We allow for the fact that the guest kernel may not run in ring 0.
This requires some abstraction in a few places when setting %cs or
checking privilege level (user vs kernel).

This is Chris' [RFC PATCH 15/33] move segment checks to subarch,
except rather than using #define USER_MODE_MASK which depends on a
config option, we use Zach's more flexible approach of assuming ring 3
== userspace. I also used "get_kernel_rpl()" over "get_kernel_cs()"
because I think it reads better in the code...

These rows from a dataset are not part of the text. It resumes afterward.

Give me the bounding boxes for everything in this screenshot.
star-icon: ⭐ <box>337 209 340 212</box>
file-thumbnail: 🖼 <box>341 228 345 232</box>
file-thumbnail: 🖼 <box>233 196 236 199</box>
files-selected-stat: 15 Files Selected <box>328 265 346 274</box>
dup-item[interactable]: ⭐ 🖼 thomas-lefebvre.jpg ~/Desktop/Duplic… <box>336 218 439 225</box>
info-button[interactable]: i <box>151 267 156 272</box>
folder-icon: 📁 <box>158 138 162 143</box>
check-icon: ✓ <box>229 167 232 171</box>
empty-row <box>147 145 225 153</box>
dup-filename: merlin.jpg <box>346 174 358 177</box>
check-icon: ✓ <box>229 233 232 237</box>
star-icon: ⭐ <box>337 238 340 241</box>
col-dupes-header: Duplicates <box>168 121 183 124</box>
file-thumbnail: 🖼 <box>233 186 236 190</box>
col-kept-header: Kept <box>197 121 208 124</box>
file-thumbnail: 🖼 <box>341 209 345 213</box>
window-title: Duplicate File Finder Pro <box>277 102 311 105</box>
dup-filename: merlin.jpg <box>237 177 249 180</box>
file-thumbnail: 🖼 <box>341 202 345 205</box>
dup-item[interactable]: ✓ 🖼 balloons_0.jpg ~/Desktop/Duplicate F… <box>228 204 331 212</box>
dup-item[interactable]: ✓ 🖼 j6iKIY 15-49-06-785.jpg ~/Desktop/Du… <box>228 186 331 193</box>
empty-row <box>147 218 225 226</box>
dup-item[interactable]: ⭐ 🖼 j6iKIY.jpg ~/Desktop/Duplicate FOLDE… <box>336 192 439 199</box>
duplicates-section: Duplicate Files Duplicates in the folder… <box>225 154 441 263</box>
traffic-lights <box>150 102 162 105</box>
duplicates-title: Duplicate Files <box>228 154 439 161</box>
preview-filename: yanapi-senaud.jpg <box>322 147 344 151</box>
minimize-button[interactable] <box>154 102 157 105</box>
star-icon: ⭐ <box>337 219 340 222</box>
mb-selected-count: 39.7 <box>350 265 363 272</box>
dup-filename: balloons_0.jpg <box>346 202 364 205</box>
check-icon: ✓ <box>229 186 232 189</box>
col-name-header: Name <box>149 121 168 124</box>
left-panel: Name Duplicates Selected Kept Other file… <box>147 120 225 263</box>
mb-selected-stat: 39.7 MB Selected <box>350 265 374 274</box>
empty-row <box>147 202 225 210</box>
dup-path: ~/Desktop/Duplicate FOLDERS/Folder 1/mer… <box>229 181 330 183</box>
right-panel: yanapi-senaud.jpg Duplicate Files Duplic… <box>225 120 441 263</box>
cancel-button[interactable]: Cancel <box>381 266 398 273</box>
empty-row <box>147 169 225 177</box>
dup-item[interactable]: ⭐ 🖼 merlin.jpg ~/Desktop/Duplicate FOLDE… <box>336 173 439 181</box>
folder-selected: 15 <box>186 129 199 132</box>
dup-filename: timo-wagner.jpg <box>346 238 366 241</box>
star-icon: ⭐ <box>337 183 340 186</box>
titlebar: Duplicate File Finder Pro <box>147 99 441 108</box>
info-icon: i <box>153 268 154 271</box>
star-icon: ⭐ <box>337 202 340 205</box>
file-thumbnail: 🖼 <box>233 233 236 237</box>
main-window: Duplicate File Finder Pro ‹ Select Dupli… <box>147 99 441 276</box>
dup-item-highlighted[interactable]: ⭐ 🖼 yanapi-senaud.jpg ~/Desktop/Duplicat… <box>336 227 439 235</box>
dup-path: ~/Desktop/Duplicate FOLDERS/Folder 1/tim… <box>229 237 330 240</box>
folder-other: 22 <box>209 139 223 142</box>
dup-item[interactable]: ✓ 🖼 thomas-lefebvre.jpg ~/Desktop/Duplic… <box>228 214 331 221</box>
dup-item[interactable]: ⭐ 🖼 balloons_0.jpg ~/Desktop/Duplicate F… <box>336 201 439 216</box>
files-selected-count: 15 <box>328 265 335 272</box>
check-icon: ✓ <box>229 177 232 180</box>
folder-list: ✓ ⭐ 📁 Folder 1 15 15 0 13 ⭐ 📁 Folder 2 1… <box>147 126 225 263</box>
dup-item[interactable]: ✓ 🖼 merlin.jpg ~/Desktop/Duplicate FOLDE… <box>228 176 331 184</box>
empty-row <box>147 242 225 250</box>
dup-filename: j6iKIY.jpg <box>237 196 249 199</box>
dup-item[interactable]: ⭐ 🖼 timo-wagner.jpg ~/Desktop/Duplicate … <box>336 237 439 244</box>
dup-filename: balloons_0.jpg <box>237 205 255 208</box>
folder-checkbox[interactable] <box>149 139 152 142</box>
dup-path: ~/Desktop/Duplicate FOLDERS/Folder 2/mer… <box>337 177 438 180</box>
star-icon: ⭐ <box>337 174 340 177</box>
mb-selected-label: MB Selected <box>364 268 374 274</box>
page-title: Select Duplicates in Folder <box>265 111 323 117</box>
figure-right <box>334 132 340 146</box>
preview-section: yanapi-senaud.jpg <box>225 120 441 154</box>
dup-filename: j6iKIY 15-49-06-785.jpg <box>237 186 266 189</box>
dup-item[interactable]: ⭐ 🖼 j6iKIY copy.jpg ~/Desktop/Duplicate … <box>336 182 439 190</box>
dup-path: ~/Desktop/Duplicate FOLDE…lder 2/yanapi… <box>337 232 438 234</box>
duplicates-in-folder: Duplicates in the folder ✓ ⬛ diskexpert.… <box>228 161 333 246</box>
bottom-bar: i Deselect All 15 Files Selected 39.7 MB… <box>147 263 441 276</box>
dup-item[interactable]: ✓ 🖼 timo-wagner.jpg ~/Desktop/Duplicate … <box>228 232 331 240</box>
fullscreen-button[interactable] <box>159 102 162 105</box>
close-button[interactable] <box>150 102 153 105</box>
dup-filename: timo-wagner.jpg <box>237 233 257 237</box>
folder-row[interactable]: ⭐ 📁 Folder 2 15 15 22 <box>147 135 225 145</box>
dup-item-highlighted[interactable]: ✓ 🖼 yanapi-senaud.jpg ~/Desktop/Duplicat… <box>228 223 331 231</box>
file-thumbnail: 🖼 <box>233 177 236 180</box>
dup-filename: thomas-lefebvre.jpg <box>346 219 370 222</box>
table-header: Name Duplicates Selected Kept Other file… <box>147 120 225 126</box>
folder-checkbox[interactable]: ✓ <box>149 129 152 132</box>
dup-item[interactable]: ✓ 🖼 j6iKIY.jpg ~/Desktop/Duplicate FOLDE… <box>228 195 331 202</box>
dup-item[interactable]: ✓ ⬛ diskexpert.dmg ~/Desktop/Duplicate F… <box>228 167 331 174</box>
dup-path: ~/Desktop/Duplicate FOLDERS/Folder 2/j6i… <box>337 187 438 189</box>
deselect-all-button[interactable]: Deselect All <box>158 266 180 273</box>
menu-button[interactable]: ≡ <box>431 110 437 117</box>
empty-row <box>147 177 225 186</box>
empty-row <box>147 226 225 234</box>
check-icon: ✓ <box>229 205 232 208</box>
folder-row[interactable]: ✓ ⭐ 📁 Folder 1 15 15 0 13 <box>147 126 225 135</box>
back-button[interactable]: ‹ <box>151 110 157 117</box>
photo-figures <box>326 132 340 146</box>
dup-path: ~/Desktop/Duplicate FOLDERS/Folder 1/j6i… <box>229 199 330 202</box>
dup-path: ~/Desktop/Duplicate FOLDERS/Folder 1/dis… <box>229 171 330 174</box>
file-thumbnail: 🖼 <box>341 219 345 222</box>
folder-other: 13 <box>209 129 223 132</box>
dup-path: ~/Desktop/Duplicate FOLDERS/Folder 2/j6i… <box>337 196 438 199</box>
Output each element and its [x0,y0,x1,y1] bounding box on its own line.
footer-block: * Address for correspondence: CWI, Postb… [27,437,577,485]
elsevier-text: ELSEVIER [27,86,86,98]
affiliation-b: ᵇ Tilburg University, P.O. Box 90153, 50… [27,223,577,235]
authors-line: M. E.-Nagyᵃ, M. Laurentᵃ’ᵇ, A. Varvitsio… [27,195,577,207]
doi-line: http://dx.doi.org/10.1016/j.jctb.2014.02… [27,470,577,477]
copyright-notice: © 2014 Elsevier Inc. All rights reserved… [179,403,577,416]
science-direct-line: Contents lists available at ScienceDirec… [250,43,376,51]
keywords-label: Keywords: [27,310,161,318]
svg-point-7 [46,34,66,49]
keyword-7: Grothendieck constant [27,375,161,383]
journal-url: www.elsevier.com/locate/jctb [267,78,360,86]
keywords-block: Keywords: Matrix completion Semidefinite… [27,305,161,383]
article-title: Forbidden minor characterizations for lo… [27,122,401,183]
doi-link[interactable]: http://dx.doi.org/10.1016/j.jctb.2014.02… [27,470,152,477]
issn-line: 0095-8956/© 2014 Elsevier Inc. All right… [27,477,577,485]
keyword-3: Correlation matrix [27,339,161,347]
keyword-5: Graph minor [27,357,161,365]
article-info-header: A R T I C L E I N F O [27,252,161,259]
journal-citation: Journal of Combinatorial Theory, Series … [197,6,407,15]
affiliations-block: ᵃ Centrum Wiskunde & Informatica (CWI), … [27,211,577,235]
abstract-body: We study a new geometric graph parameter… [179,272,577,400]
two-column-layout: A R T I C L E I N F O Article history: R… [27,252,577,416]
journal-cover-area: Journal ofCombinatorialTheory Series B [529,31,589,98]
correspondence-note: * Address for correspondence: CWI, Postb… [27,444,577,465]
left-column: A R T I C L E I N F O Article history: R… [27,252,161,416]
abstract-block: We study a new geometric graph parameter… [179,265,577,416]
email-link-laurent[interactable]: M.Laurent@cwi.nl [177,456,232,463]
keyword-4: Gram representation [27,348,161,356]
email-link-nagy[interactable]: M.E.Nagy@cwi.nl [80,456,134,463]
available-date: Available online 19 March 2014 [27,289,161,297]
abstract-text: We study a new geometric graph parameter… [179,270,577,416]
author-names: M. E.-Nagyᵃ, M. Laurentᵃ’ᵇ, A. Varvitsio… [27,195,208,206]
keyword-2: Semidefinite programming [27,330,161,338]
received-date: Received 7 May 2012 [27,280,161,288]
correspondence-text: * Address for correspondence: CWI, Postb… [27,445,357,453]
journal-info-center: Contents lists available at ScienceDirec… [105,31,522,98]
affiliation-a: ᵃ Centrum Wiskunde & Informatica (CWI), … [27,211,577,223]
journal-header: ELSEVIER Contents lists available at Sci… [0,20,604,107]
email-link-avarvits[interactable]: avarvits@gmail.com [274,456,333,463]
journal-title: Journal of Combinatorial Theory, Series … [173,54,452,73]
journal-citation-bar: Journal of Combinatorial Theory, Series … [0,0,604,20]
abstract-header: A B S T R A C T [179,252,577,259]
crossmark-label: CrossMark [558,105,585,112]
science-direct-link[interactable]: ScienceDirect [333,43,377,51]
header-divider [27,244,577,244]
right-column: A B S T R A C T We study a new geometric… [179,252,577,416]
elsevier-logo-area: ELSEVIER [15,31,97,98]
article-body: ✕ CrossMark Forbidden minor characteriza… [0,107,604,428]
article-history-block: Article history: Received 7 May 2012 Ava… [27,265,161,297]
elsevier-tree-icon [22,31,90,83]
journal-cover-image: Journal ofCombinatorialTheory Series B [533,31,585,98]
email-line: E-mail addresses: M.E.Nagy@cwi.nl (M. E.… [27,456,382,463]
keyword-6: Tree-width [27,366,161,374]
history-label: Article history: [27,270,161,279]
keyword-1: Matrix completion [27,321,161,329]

1) Remove the hardcoded 3 and introduce #define SEGMENT_RPL_MASK 3
2) Add a get_kernel_rpl() macro, and don't assume it's zero.

Signed-off-by: Rusty Russell <[email protected]>
Signed-off-by: Zachary Amsden <[email protected]>
Signed-off-by: Jeremy Fitzhardinge <[email protected]>

---
arch/i386/kernel/entry.S | 5 +++--
arch/i386/kernel/process.c | 2 +-
arch/i386/mm/extable.c | 2 +-
arch/i386/mm/fault.c | 11 ++++-------
include/asm-i386/ptrace.h | 5 +++--
include/asm-i386/segment.h | 10 ++++++++++
6 files changed, 22 insertions(+), 13 deletions(-)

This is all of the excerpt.